In fact the GT86 and BRZ are seen as such important cars for the industry that episode three of BBC’s Top Gear opened with an eight-minute feature on the twin cars, and although the lap time was closer to the bottom of the leaderboard than the top it was praised by Clarkson for its enthusiasm and sense of fun. So much so in fact, that Toyota’s website crashed during the airing of the programme as thousands of viewers logged on to check finance details and look up further information on the car.

It’s also something of a shame however, because the viewer response suggests there is plenty of interest in a car of this nature but also a lack of awareness that the stripped-back approach isn’t a new concept.

Mazda has reason to feel slightly aggrieved in particular given that its MX-5 is in its third generation and has always been a shining example of a simple, fun, and relatively inexpensive rear-drive sports car. New MX-5s start at £18,495 and the top-spec 2.0-litre version is £21,495 – still several thousand less than a GT86.

And while hot hatches have become super-hatches with 250bhp or more, their smaller siblings have been getting the balance just about right; the Suzuki Swift Sport has only 134bhp but it fizzes with enthusiasm and costs only £13,749.

Dip into the used car market and there’s a wealth of choice. There are only limited examples, but the last-generation Renaultsport Megane signed off with the outlandish R26R, which had bucket seats, racing harnesses, no rear seats and even Perspex windows in the search for ultimate thrills. A quick search turned up three examples, all with minimal mileage for around £17,000.

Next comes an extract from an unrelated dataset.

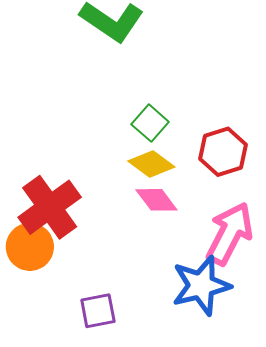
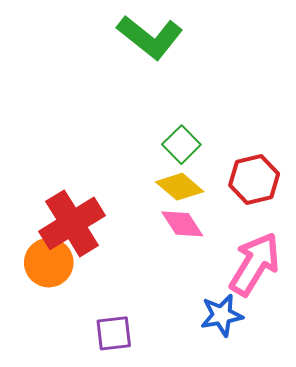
blue star: (201, 285) -> (222, 315), size x0.7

There’s another set of twins to consider too in the shape of the Lotus Elise and Vauxhall VX220, early examples of which are well into bargain territory and are unquestionably focussed, stripped-back sports cars that will provide enormous thrills but with relatively modest power – the original VX220 managed just fine on 145bhp. Used examples can be had for under £8,000.

It’s good news all round that buyers are interested in a car that swims against the tide, but it also highlights that there is more choice than you might imagine – if you’re prepared to do the research.